L’inventaire des chapelles

chapelle  ND de Doucé Jublains
Chapelle de Mariette
Chapelle de Montaigu
Chapelle N D de la Valée La Haie Traversaine

Les chapelles sont à peu près au nombre de 1000, parmi lesquelles la moitié sont situées dans des châteaux dont un certain nombre constituent des exploitations agricoles. De nombreuses chapelles sont ou vont devenir des patrimoines communaux, notamment lorsque sont réalisées des restructurations foncières en périphéries des villes et des bourgs. La plupart sont en zones rurales et sont sises sur des terres agricoles, le plus souvent en bordure d’une voirie. Les propriétaires sont dans de nombreux cas des exploitants ou des personnes qui ont quitté le siège de l’exploitation.

Les chapelles sont des monuments religieux qui appartiennent au patrimoine culturel. Elles peuvent être entretenues ou abandonnées, faire parfois l’objet d’un culte. Le plus souvent, elles constituent des objets de mémoire de la société rurale. Par leur nombre, leur histoire fondatrice ou accessoires des paroisses et de lieux habités et aménagés, leur contribution aux cultes et croyances, leur maillage du milieu rural et leur insertion dans l’espace, leur richesse immobilière –très variable il est vrai – (architectures du XIIe siècle au XXe siècle) et immobilière (existence de retables, terres cuites, statuaires, épigraphies, objets cultuels, dans de rares cas, des peintures murales…) elles constituent un bien collectif qui s’intègre parfaitement dans une politique de développement territorial.

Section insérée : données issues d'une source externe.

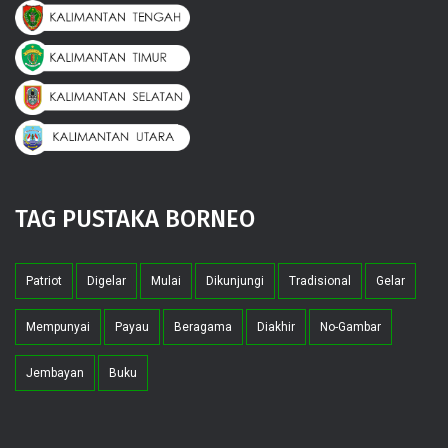
TAG PUSTAKA BORNEO
Patriot
Digelar
Mulai
Dikunjungi
Tradisional
Gelar
Mempunyai
Payau
Beragama
Diakhir
No-Gambar
Jembayan
Buku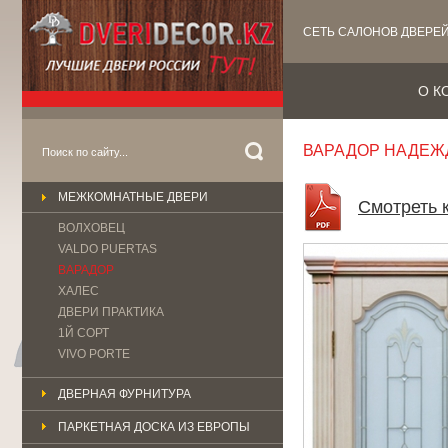
СЕТЬ САЛОНОВ ДВЕРЕ
О К
ВАРАДОР НАДЕЖД
МЕЖКОМНАТНЫЕ ДВЕРИ
Смотреть 
ВОЛХОВЕЦ
VALDO PUERTAS
ВАРАДОР
ХАЛЕС
ДВЕРИ ПРАКТИКА
1Й СОРТ
VIVO PORTE
ДВЕРНАЯ ФУРНИТУРА
ПАРКЕТНАЯ ДОСКА ИЗ ЕВРОПЫ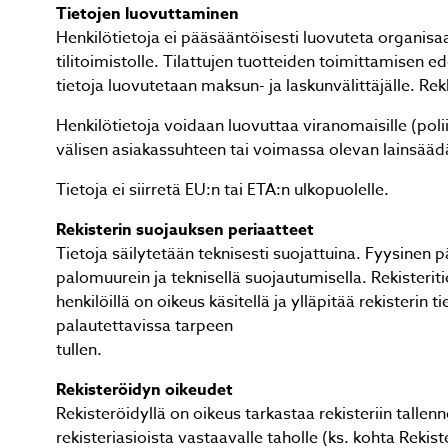
Tietojen luovuttaminen
Henkilötietoja ei pääsääntöisesti luovuteta organisaa
tilitoimistolle. Tilattujen tuotteiden toimittamisen e
tietoja luovutetaan maksun- ja laskunvälittäjälle. Re
Henkilötietoja voidaan luovuttaa viranomaisille (poli
välisen asiakassuhteen tai voimassa olevan lainsääd
Tietoja ei siirretä EU:n tai ETA:n ulkopuolelle.
Rekisterin suojauksen periaatteet
Tietoja säilytetään teknisesti suojattuina. Fyysine
palomuurein ja teknisellä suojautumisella. Rekisteriti
henkilöillä on oikeus käsitellä ja ylläpitää rekisterin 
palautettavissa tarpeen
tullen.
Rekisteröidyn oikeudet
Rekisteröidyllä on oikeus tarkastaa rekisteriin tallenn
rekisteriasioista vastaavalle taholle (ks. kohta Rekist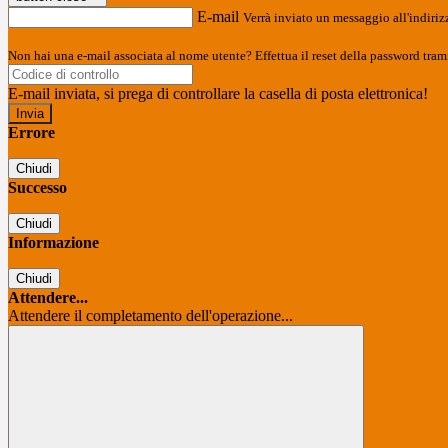
E-mail
Verrà inviato un messaggio all'indirizz
Non hai una e-mail associata al nome utente? Effettua il reset della password tram
E-mail inviata, si prega di controllare la casella di posta elettronica!
Errore
Chiudi
Successo
Chiudi
Informazione
Chiudi
Attendere...
Attendere il completamento dell'operazione...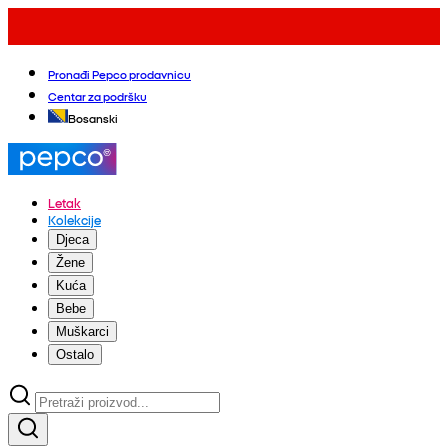
Pronađi Pepco prodavnicu
Centar za podršku
Bosanski
Letak
Kolekcije
Djeca
Žene
Kuća
Bebe
Muškarci
Ostalo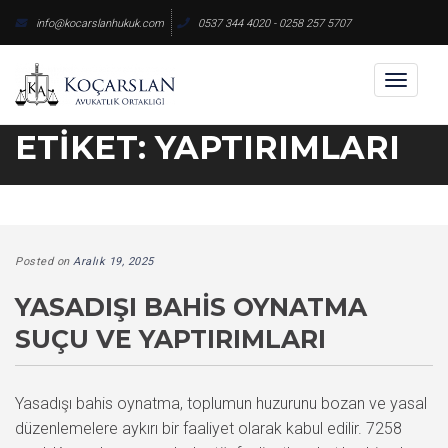
Skip
info@kocarslanhukuk.com
0537 344 4020 - 0258 257 5707
to
content
Toggl
naviga
ETIKET:
YAPTIRIMLARI
Posted on
Aralık 19, 2025
YASADIŞI BAHIS OYNATMA
SUÇU VE YAPTIRIMLARI
Yasadışı bahis oynatma, toplumun huzurunu bozan ve yasal
düzenlemelere aykırı bir faaliyet olarak kabul edilir. 7258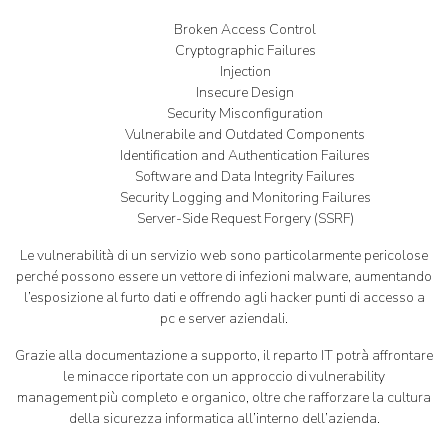
Broken Access Control
Cryptographic Failures
Injection
Insecure Design
Security Misconfiguration
Vulnerabile and Outdated Components
Identification and Authentication Failures
Software and Data Integrity Failures
Security Logging and Monitoring Failures
Server-Side Request Forgery (SSRF)
Le vulnerabilità di un servizio web sono particolarmente pericolose
perché possono essere un vettore di infezioni malware, aumentando
l’esposizione al furto dati e offrendo agli hacker punti di accesso a
pc e server aziendali.
Grazie alla documentazione a supporto, il reparto IT potrà affrontare
le minacce riportate con un approccio di vulnerability
management più completo e organico, oltre che rafforzare la cultura
della sicurezza informatica all’interno dell’azienda.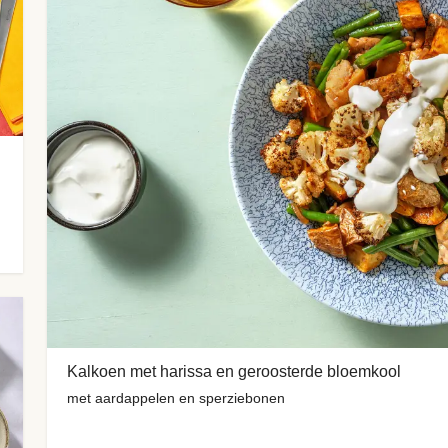
Kalkoen met harissa en geroosterde bloemkool
met aardappelen en sperziebonen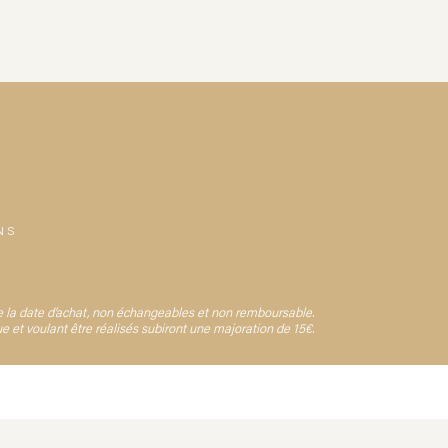
NS
e la date d’achat, non échangeables et non remboursable.
 et voulant être réalisés subiront une majoration de 15€.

Rares sont les chapelles qui ont fait l’objet de classement. Elles sont en conséquence menacées de disparition par l’injure du temps et elles sont dans tous les cas peu connues du grand public. Malgré cela, elles suscitent sur les « pays » un regain d’intérêt du fait des politiques territoriales et de nouvelles répartitions de compétences, notamment dans le domaine touristique. Lorsque l’on interroge les habitants ou des propriétaires à l’échelon communal, elles font l’objet d’un intérêt manifeste et constitue un instrument de la mémoire collective. Pour autant, les propriétaires ou les habitants sont le plus souvent désarmés devant les problèmes posés par des restaurations, réhabilitations, parfois un simple entretien, mais aussi ceux posés par leur accès, leur protection (notamment le vol d’objets) et l’information aux visiteurs. Ceux-ci s’interrogent fréquemment sur leur origine et leur histoire, donc sur des sources historiques fiables et des travaux de recherche synthétisés. Ils hésitent aussi trop souvent à collecter et raconter ce qu’ils savent de leur propre famille ou ce qui a été transmis par les plus anciens. Elles ont en conséquence pour la plupart une valeur ethnologique de par leurs fonctions publiques ou semi-publiques bien qu’étant un bien privé. Elles enrichissent la mémoire rurale, répondent pour partie à une quête du sens et constitue un outil d’échanges pour les visiteurs et touristes dans une stratégie plus globale du développement rural avec les agriculteurs, les élus et des professionnels.